• **Stored data**
=== Begin Enclosure ===

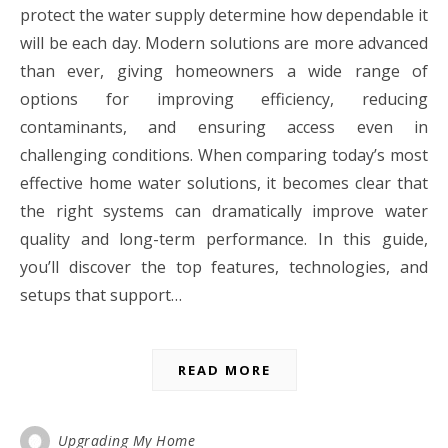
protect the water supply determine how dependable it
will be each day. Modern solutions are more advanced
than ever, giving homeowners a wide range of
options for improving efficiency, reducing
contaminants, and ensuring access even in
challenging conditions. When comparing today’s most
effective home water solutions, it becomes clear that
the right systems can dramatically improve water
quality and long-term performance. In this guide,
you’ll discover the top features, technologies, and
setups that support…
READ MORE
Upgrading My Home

=== End Enclosure ===
=== Begin Enclosure ===

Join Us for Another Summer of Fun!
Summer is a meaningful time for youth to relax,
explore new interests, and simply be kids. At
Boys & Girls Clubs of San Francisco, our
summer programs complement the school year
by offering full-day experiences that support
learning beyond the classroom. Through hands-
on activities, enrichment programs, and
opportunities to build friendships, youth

=== End Enclosure ===

• **Requirement**
Looking through the records, copy out every line in which the word "that" is found.

• **Exercise solution**
effective home water solutions, it becomes clear that
setups that support…
by offering full-day experiences that support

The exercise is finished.